St1 begins operation at pilot-scale ethanol plant in Thailand

By St1 | April 04, 2018

Nordic energy group St1 has completed the construction of Etanolix pilot plant at Ubon Bio Ethanol Ltd.’s starch and ethanol plant site in Ubon Ratchathani, Thailand. In the project St1 is piloting its own technology to produce advanced ethanol for transportation using cassava pulp as feedstock. The pilot plant will be operated for a year in several starch factories to test different environments, conditions, and seasonal changes. The pilot phase is essential to finalize the concept for a full-scale ethanol production plant using cassava pulp into an investment proposal. St1 has founded a subsidiary in Thailand, St1 Renewable Energy Thailand Ltd, to run the piloting and R&D of cassava pulp ethanol production process.

“Our team consisting of members of both companies, is very excited to reach the piloting phase. The construction of ethanol production pilot equipment has been carried out in very good cooperation with our local partners in Thailand,” says Patrick Pitkänen, advanced fuels director for St1 Renewable Energy. ”Cassava waste is known to be a challenging feedstock due to its fibrous consistency. St1’s experiences of using Cellunolix technology to produce ethanol from saw dust helped to solve the challenges involved in the processing of fibrous feedstock materials. Equally it is important to carry out the R&D in local environment by local people in order to utilize all their valuable know-how of the feedstock and conditions,” Pitkänen continues.
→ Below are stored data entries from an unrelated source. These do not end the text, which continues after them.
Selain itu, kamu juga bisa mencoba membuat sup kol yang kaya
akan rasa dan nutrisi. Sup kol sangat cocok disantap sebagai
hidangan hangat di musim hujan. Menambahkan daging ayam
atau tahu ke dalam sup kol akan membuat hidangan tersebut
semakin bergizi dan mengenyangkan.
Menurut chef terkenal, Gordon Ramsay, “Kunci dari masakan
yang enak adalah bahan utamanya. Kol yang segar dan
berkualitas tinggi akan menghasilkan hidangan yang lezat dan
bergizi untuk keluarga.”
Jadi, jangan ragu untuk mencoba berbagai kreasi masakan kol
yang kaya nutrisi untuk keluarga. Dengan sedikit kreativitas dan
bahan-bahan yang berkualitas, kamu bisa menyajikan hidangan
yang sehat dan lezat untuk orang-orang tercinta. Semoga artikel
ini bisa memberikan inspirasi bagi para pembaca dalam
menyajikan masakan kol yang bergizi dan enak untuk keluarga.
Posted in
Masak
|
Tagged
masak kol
The aim of the project is to start construction of the first commercial plant after the pilot phase. The amount of cassava waste generated by Thailand’s largest starch production plants would enable the construction of units producing 10-30 million liters of ethanol per year. According to Pitkänen, the goal is to build up to 20 Etanolix plants in Thailand, with a total production capacity of 400 million liters of ethanol per year.
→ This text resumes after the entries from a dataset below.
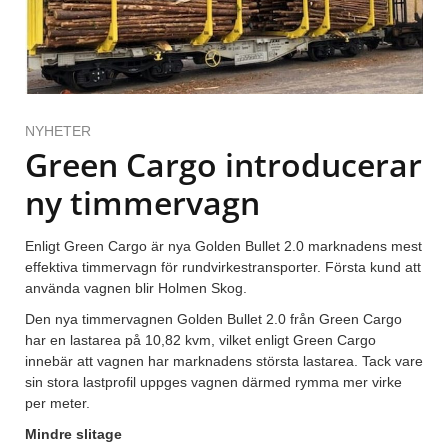
NYHETER
Green Cargo introducerar
ny timmervagn
Enligt Green Cargo är nya Golden Bullet 2.0 marknadens mest
effektiva timmervagn för rundvirkestransporter. Första kund att
använda vagnen blir Holmen Skog.
Den nya timmervagnen Golden Bullet 2.0 från Green Cargo
har en lastarea på 10,82 kvm, vilket enligt Green Cargo
innebär att vagnen har marknadens största lastarea. Tack vare
sin stora lastprofil uppges vagnen därmed rymma mer virke
per meter.
Mindre slitage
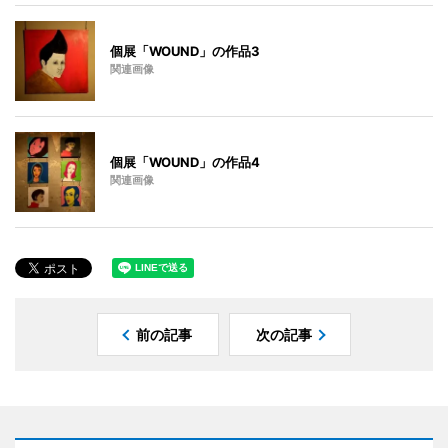
個展「WOUND」の作品3
関連画像
個展「WOUND」の作品4
関連画像
前の記事
次の記事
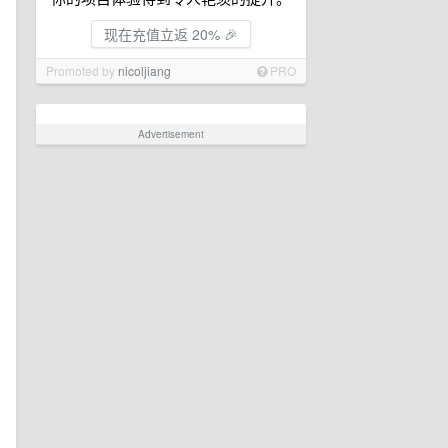
现在充值立返 20% 🎉
Promoted by
nicoljiang
PRO
Advertisement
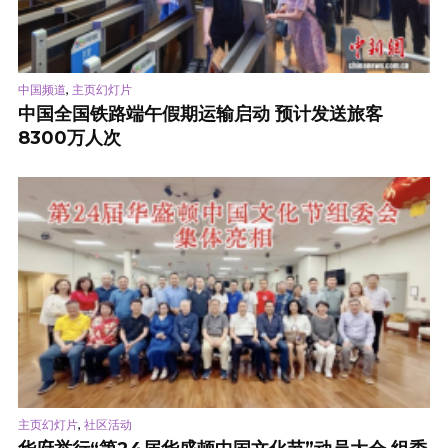
,
中国频道
主页幻灯片
中国全国铁路端午假期运输启动 预计发送旅客
8300万人次
,
主页幻灯片
社区活动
“Etanolix piloting, at UBE site in Ubon Ratchathani, will enable ethanol production from starch production’s by-products, i.e. wet pulp. With more than 100 starch production plants in Thailand, there will be more than sufficient feedstock for Etanolix project. If the pilot testing had a positive result, the concept of commercial plants would be potentially applied to other domestic starch plants and nearby counties. This development will add value to this by-product and improve the economics of cassava starch industry,” states Daechapon Lersuwanaroj, the president of Ubon Bio Ethanol, Thailand.